NETHERLANDS - Swiss Life Asset Management (SLAM) has moved a sizable chunk of its assets to the Netherlands because it claims the present legal structure for investment funds is considerably cheaper than the Luxembourg framework.
According to the company, the Dutch option of registering funds in the Netherlands is up to 0.7% cheaper than domiciling assets in Luxembourg.
Referring to joint research with tax advisers KPMG Meijburg & Co and law firm De Brauw Blackstone Westbroek, SLAM said "an investment of €10,000 will yield an extra return of 55%, or €5,500 during a 20-year period".
"Besides the direct financial advantage, there are also transparency benefits," Swiss Life also stressed.

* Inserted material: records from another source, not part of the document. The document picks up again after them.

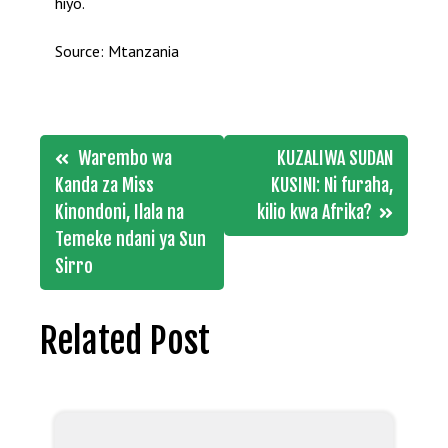
hiyo.
Source: Mtanzania
Post
Warembo wa
KUZALIWA SUDAN
navigation
Kanda za Miss
KUSINI: Ni furaha,
Kinondoni, Ilala na
kilio kwa Afrika?
Temeke ndani ya Sun
Sirro
Related Post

SLAM has moved €2.7bn of funds - some of which are assets managed on behalf of institutional investors - from a Swiss legal structure to a framework under Dutch law rather than selecting a Luxembourg vehicle.
One important reason for the attractiveness of the Netherlands as its funds base is the tax treaties, which allow firms to claim back part of the dividend tax, the asset manager stated.

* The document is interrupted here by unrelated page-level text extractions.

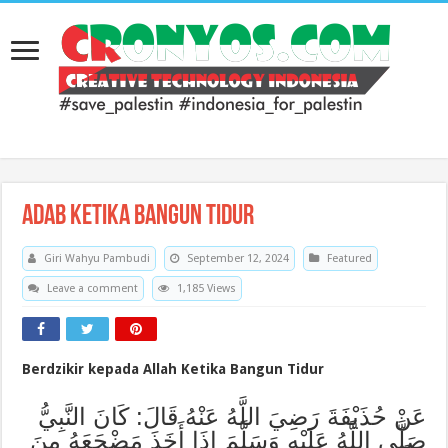
Adab Ketika Bangun Tidur
Giri Wahyu Pambudi
September 12, 2024
Featured
Leave a comment
1,185 Views
Berdzikir kepada Allah Ketika Bangun Tidur
عَنْ حُذَيْفَةَ رَضِيَ اللَّهُ عَنْهُ قَالَ: كَانَ النَّبِيُّ
صَلَّى اللَّهُ عَلَيْهِ وَسَلَّمَ إِذَا أَخَذَ مَضْجَعَهُ مِنَ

"Moreover, the Dutch market of financial service providers is more competitive and therefore more cost-effective.
"The Dutch supervisor is more accessible, and does not require parties to bring a legal adviser during a consultation and Dutch rules do not demand the deployment of local custody services," a Swiss Life spokesman added.

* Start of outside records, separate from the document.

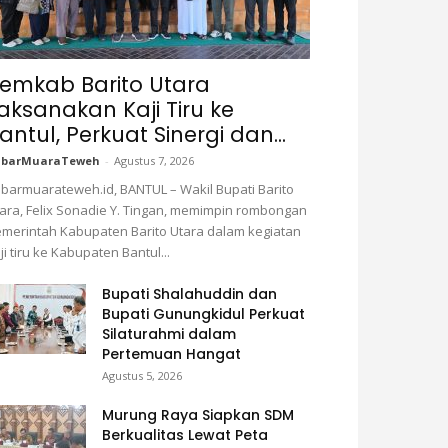
emkab Barito Utara
aksanakan Kaji Tiru ke
antul, Perkuat Sinergi dan...
abarMuaraTeweh
-
Agustus 7, 2026
barmuarateweh.id, BANTUL – Wakil Bupati Barito
ara, Felix Sonadie Y. Tingan, memimpin rombongan
merintah Kabupaten Barito Utara dalam kegiatan
ji tiru ke Kabupaten Bantul...
Bupati Shalahuddin dan
Bupati Gunungkidul Perkuat
Silaturahmi dalam
Pertemuan Hangat
Agustus 5, 2026
Murung Raya Siapkan SDM
Berkualitas Lewat Peta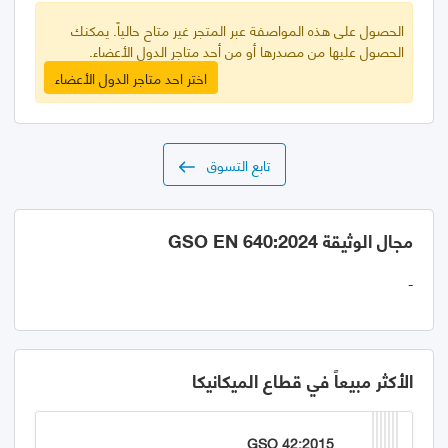
الحصول على هذه المواصفة عبر المتجر غير متاح حالياً. يمكنك
الحصول عليها من مصدرها أو من أحد متاجر الدول الأعضاء.
اختر احد متاجر الدول الأعضاء
تابع التسوق
مجال الوثيقة GSO EN 640:2024
-
الأكثر مبيعاً في قطاع الميكانيكا
GSO 42:2015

Over recent years, Dutch asset managers, including pensions providers, have moved hundreds of billions of assets in funds overseas, mainly to Luxembourg and Ireland.
However, Rob Delfos, SLAM's chief executive, does not expect a large-scale return of Dutch asset managers to the Netherlands, who have placed their assets under a Luxembourg regime, because there would be a widespread impact on their organisations.
"Nevertheless, given the present discussions on costs and transparency, they should seriously consider such a move," he stressed. "Holland is an attractive base, and the customer will benefit.
Roland van den Brink, board member of the €58bn pensions provider and asset manager Mn Services, also commented: "As far as I know, the infrastructure offered in Luxembourg, rather than costs, was the main reason for the move of Dutch investment funds to Luxembourg. It is difficult to see the Luxembourg infrastructure will lose its shine any time soon."
Swiss Life Asset Management has invested €125bn of assets worldwide, of which one-third are pension assets, and almost 10% has been invested under a Dutch legal structure.